Personal information
- Born: 5 November 1996 (age 29) Þorlákshöfn, Iceland
- Listed height: 194 cm (6 ft 4 in)
- Listed weight: 95 kg (209 lb)

Career information
- Playing career: 2012–present
- Number: 13
- Coaching career: 2026–present

Career history

Playing
- 2012–present: Þór Þorlákshöfn

Coaching
- 2026–present: Þór Þorlákshöfn (w)

Career highlights
- Icelandic championship (2021); 3× Icelandic Super Cup winner (2016, 2017, 2021);

= Davíð Arnar Ágústsson =

Icelandic basketball player (born 1996)

Davíð Arnar Ágústsson (born 5 November 1996) is an Icelandic basketball player who plays for Úrvalsdeild karla club Þór Þorlákshöfn.
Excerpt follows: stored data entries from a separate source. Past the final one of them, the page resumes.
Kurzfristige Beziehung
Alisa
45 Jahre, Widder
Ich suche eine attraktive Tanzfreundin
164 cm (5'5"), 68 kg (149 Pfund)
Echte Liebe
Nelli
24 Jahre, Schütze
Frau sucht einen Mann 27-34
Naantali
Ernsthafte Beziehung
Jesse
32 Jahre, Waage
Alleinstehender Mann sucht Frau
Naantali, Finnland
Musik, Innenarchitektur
Nicknamed Dabbi Kóngur (English: King Dabbi), he helped Þór Þorlákshöfn win its first ever national championship in 2021.

==Playing career==
===Club career===
After starting his senior team career during the 2012–13 season, Davíð first made the spotlight after starting the 2015–16 season by making 14 out of his first 19 three point shots, earning him the nickname Dabbi Kóngur. On 22 October 2015 when made seven out of eight three point shots, on his way to 21 points, in a victory against Tindastóll. Two games later, he made five out of seven three point shots in a victory against ÍR.
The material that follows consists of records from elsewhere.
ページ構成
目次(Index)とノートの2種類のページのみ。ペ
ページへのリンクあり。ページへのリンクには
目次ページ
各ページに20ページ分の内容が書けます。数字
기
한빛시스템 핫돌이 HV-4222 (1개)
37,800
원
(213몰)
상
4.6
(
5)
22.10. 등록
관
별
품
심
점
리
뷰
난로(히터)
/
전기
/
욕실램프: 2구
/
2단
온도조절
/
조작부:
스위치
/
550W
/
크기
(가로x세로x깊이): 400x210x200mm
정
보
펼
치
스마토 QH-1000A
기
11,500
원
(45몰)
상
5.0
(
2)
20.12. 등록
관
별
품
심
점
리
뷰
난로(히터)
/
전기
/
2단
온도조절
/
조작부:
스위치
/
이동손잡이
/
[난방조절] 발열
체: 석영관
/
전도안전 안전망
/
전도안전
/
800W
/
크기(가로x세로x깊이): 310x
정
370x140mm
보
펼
Davíð helped Þór to the Icelandic Cup finals in both 2016 and 2017, where they lost to KR both times. Both years, Þór also faced KR in the Icelandic Super Cup, winning both times.

After being expected to battle relegation, Þór started the 2020–21 season hot and finished second in the league, behind powerhouse Keflavík. They then went on to beat Þór Akureyri and Stjarnan in the first two rounds of the playoffs, before unexpectedly beating favourites Keflavík 3–1 in the Úrvalsdeild finals. In the championship clinching game, Davíð made five out of seven three point shots, scoring 15 points, as well as keeping Keflavík's star Deane Williams in check on defense.

On 2 October 2021, he scored 12 points in Þór's 113–100 win against Njarðvík in the Icelandic Super Cup.

===National team career===
In July 2021, Davíð Arnar was selected to the Icelandic national team for the first time.

==Coaching career==
In June 2026, Davíð was hired as the head coach of Þór Þorlákshöfn women's team.